JAKARTA – Direktur Utama PT Garuda Indonesia Tbk ( GIAA ) Wamildan Tsani Panjaitan menyatakan pada tahun 2025 akan ada penambahan jumlah agregat pesawat yang digunakan signifikan. Hal ini untuk memperluas cakupan rute penerbangan Garuda baik pada rute domestik maupun internasional.
Meski demikian, Wamildan tidak ada merinci berapa total tambahan armada pesawat baru Garuda Indonesia pada tahun 2025. Sebab, hal ini masih perlu memperhatikan hasil evaluasi yang mana terhadap kinerja Garuda Indonesia lebih besar dahulu.
“Saya sudah ada menargetkan, ada penambahan pesawat dengan jumlah agregat yang mana signifikan di dalam tahun 2025, berapa jumlahnya nanti kita komunikasikan sesuai dengan proses yang mana akan berjalan,” ujar Wamildan usai RUPSLB Garuda Indonesia di tempat Tangerang, hari terakhir pekan (15/11/2024).
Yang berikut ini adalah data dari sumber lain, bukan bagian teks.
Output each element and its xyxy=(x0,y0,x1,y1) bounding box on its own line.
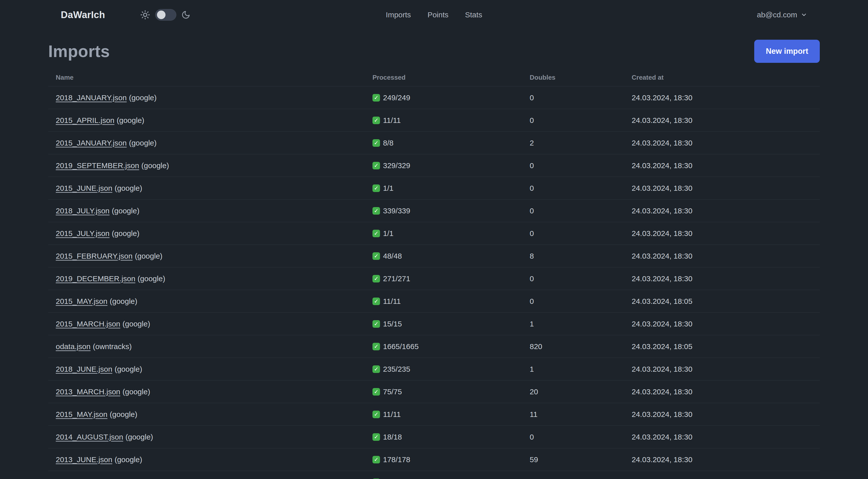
import-file-link[interactable]: 2019_DECEMBER.json xyxy=(56,274,135,283)
column-header-processed: Processed xyxy=(372,73,530,82)
import-file-link[interactable]: 2019_SEPTEMBER.json xyxy=(56,161,139,170)
name-cell: 2015_FEBRUARY.json(google) xyxy=(56,252,372,260)
new-import-button[interactable]: New import xyxy=(754,40,820,63)
success-check-icon: ✓ xyxy=(372,320,380,328)
theme-toggle[interactable] xyxy=(155,9,176,21)
processed-cell: ✓ 178/178 xyxy=(372,455,530,464)
processed-count: 271/271 xyxy=(383,274,410,283)
name-cell: 2015_JANUARY.json(google) xyxy=(56,139,372,147)
processed-cell: ✓ 8/8 xyxy=(372,139,530,147)
app-logo[interactable]: DaWarIch xyxy=(61,9,105,20)
import-file-link[interactable]: 2013_JUNE.json xyxy=(56,455,112,464)
import-file-link[interactable]: 2014_AUGUST.json xyxy=(56,433,123,441)
created-at: 24.03.2024, 18:30 xyxy=(632,388,820,396)
success-check-icon: ✓ xyxy=(372,365,380,373)
table-row: 2015_JUNE.json(google) ✓ 1/1 0 24.03.202… xyxy=(48,177,820,200)
success-check-icon: ✓ xyxy=(372,252,380,260)
name-cell: 2015_JULY.json(google) xyxy=(56,229,372,238)
created-at: 24.03.2024, 18:30 xyxy=(632,433,820,441)
nav-link-points[interactable]: Points xyxy=(428,10,448,19)
moon-icon xyxy=(181,10,190,19)
processed-cell: ✓ 271/271 xyxy=(372,274,530,283)
import-source: (google) xyxy=(123,320,150,328)
processed-cell: ✓ 249/249 xyxy=(372,93,530,102)
column-header-doubles: Doubles xyxy=(530,73,632,82)
created-at: 24.03.2024, 18:30 xyxy=(632,365,820,373)
import-file-link[interactable]: 2015_FEBRUARY.json xyxy=(56,252,133,260)
theme-toggle-group xyxy=(140,9,190,21)
processed-count: 8/8 xyxy=(383,139,394,147)
import-source: (google) xyxy=(129,139,156,147)
user-menu[interactable]: ab@cd.com xyxy=(757,10,807,19)
import-file-link[interactable]: 2018_JUNE.json xyxy=(56,365,112,373)
doubles-count: 20 xyxy=(530,388,632,396)
name-cell: 2014_AUGUST.json(google) xyxy=(56,433,372,441)
import-source: (google) xyxy=(115,184,142,192)
processed-count: 1/1 xyxy=(383,229,394,238)
processed-cell: ✓ 15/15 xyxy=(372,320,530,328)
created-at: 24.03.2024, 18:05 xyxy=(632,297,820,306)
success-check-icon: ✓ xyxy=(372,411,380,418)
import-file-link[interactable]: 2015_JUNE.json xyxy=(56,184,112,192)
doubles-count: 0 xyxy=(530,93,632,102)
processed-cell: ✓ 11/11 xyxy=(372,297,530,306)
table-row: 2015_JANUARY.json(google) ✓ 8/8 2 24.03.… xyxy=(48,132,820,154)
table-header: Name Processed Doubles Created at xyxy=(48,69,820,86)
success-check-icon: ✓ xyxy=(372,298,380,305)
import-file-link[interactable]: 2015_MARCH.json xyxy=(56,320,120,328)
processed-cell: ✓ 1/1 xyxy=(372,184,530,192)
doubles-count: 0 xyxy=(530,274,632,283)
name-cell: 2019_SEPTEMBER.json(google) xyxy=(56,161,372,170)
nav-link-stats[interactable]: Stats xyxy=(465,10,482,19)
column-header-created-at: Created at xyxy=(632,73,820,82)
doubles-count: 0 xyxy=(530,116,632,125)
processed-count: 75/75 xyxy=(383,388,402,396)
success-check-icon: ✓ xyxy=(372,162,380,169)
doubles-count: 0 xyxy=(530,433,632,441)
processed-cell: ✓ 1665/1665 xyxy=(372,342,530,351)
nav-link-imports[interactable]: Imports xyxy=(386,10,411,19)
table-row: odata.json(owntracks) ✓ 1665/1665 820 24… xyxy=(48,335,820,358)
table-row: 2018_JUNE.json(google) ✓ 235/235 1 24.03… xyxy=(48,358,820,381)
doubles-count: 2 xyxy=(530,139,632,147)
table-row: 2015_MAY.json(google) ✓ 11/11 0 24.03.20… xyxy=(48,290,820,312)
processed-count: 48/48 xyxy=(383,252,402,260)
import-file-link[interactable]: 2015_JANUARY.json xyxy=(56,139,127,147)
import-file-link[interactable]: 2018_JANUARY.json xyxy=(56,93,127,102)
import-file-link[interactable]: 2018_JULY.json xyxy=(56,207,110,215)
processed-count: 329/329 xyxy=(383,161,410,170)
import-source: (google) xyxy=(115,455,142,464)
name-cell: 2018_JUNE.json(google) xyxy=(56,365,372,373)
doubles-count: 1 xyxy=(530,320,632,328)
import-file-link[interactable]: 2015_APRIL.json xyxy=(56,116,115,124)
processed-count: 249/249 xyxy=(383,93,410,102)
import-file-link[interactable]: 2015_JULY.json xyxy=(56,229,110,238)
import-file-link[interactable]: odata.json xyxy=(56,342,90,351)
table-row: 2014_AUGUST.json(google) ✓ 18/18 0 24.03… xyxy=(48,426,820,448)
processed-cell: ✓ 329/329 xyxy=(372,161,530,170)
table-row: 2013_MARCH.json(google) ✓ 75/75 20 24.03… xyxy=(48,381,820,403)
import-file-link[interactable]: 2013_MARCH.json xyxy=(56,388,120,396)
success-check-icon: ✓ xyxy=(372,275,380,282)
main-content: Imports New import Name Processed Double… xyxy=(48,30,820,479)
created-at: 24.03.2024, 18:30 xyxy=(632,116,820,125)
import-source: (google) xyxy=(142,161,169,170)
import-file-link[interactable]: 2015_MAY.json xyxy=(56,410,107,418)
import-file-link[interactable]: 2015_MAY.json xyxy=(56,297,107,305)
doubles-count: 59 xyxy=(530,455,632,464)
processed-cell: ✓ 18/18 xyxy=(372,433,530,441)
success-check-icon: ✓ xyxy=(372,94,380,101)
import-source: (google) xyxy=(135,252,162,260)
name-cell xyxy=(56,478,372,479)
page-header: Imports New import xyxy=(48,39,820,64)
main-nav: Imports Points Stats xyxy=(386,10,482,19)
table-row: 2015_APRIL.json(google) ✓ 11/11 0 24.03.… xyxy=(48,109,820,132)
processed-cell: ✓ 48/48 xyxy=(372,252,530,260)
table-row: 2018_JANUARY.json(google) ✓ 249/249 0 24… xyxy=(48,86,820,109)
doubles-count: 820 xyxy=(530,342,632,351)
name-cell: 2018_JANUARY.json(google) xyxy=(56,93,372,102)
doubles-count: 11 xyxy=(530,410,632,419)
toggle-knob xyxy=(157,10,165,19)
success-check-icon: ✓ xyxy=(372,433,380,441)
created-at: 24.03.2024, 18:30 xyxy=(632,229,820,238)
Pada kesempatan itu, Wamildan menjelaskan setidaknya ada 3 langkah strategis yang tersebut akan diambil perseroan di dalam bawah kepemimpinannya. Pertama mengevaluasi secara menyeluruh terhadap kondisi keuangan dan juga operasional garuda Indonesia.
“Dengan melakukan langkah yang disebutkan saya akan dapat menentukan langkah teknis selanjutnya,” kata Mantan ketua eksekutif Lion Air itu.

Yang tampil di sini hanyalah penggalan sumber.